The mode of this blacklist is mainly used to protect the attack of some attack tools; for example: user side is initiated the DNS request message of non-existent domain name in the reality at random; when dns server does not carry out any protection; this message will be sent to dns server and carry out domain name mapping; even but through domain name mapping; also can not be resolved to the IP's of this domain name; on the contrary; this domain name mapping process will be wasted the ample resources of dns server, also can cause when serious the parsing that the normal DNS that dns server receives asks is exerted an influence.Technical scheme in adopting the embodiment of the invention; can directly be added to this domain name in the domain name blacklist of equipment; therefore; can determine the legitimacy of the domain name that needs are resolved fast; the DNS request message that comprises this domain name will be dropped on safeguard and can not arrive dns server; like this, will alleviate the parsing burden of dns server, and then dns server will be protected.
In another embodiment, provide the another kind of implementation of described legitimacy judge module 203, as shown in Figure 4, specifically comprised:
Analytic frequency obtains submodule 2034, is used to obtain the analytic frequency of the domain name that described needs resolve;
Second judges submodule 2035, is used to judge whether described analytic frequency surpasses the analytic frequency threshold value that presets, if then directly will abandon above the DNS request message of described analytic frequency threshold value.
In the embodiment of the invention,, realize the DNS extensive aggression of concrete domain name is on the defensive by the analytic frequency of restriction domain name.Surpass the analytic frequency threshold value that presets if find the analytic frequency of current domain name, then directly will abandon, prevent that dns server from resolving these DNS request messages and paralysis of the dns server that causes even network interrupt above the DNS request message of described analytic frequency threshold value.
In order better dns server to be applied protection, the analytic frequency of all DNS request messages that can receive dns server limits, and an analytic frequency threshold value can be set all domain name mappings.Therefore, described device can also comprise:
The analytic uniform frequency threshold is provided with module, is used to be provided with the described analytic frequency threshold value that presets and is unified numerical value corresponding to all domain names;
The 3rd judges submodule, is used to judge whether each domain name mapping frequency surpasses the analytic frequency threshold value of the described unified numerical value that presets, if then directly will abandon above the DNS request message of the analytic frequency threshold value of described unified numerical value.

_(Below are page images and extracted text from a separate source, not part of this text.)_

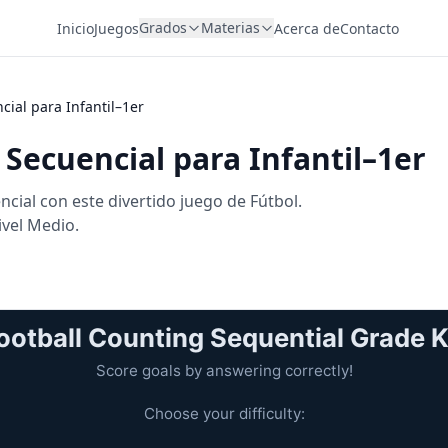
Grados
Materias
Inicio
Juegos
Acerca de
Contacto
ial para Infantil–1er
Secuencial para Infantil–1er
ial con este divertido juego de Fútbol.
ivel Medio.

In addition, the described DNS service end among the said apparatus embodiment comprises dns server or DNS agency.After the legitimacy of DNS client is confirmed,, then after getting access to the IP address of corresponding domain name analysis, just the logical DNS response message in this IP address is sent to the DNS client if the DNS service end is a dns server; If the DNS service end is the DNS agency, then utilize TCP (Transmission ControlProtocol, transmission control protocol) agent skill group, carry out the DNS request of UDP to dns server, the response with dns server sends to the DNS client in the TCP mode again.
For device embodiment, because it is substantially corresponding to method embodiment, so describe fairly simplely, relevant part gets final product referring to the part explanation of method embodiment.Device embodiment described above only is schematic, wherein said unit as the separating component explanation can or can not be physically to separate also, the parts that show as the unit can be or can not be physical locations also, promptly can be positioned at a place, perhaps also can be distributed on a plurality of network element.Can select wherein some or all of module to realize the purpose of present embodiment scheme according to the actual needs.Those of ordinary skills promptly can understand and implement under the situation of not paying creative work.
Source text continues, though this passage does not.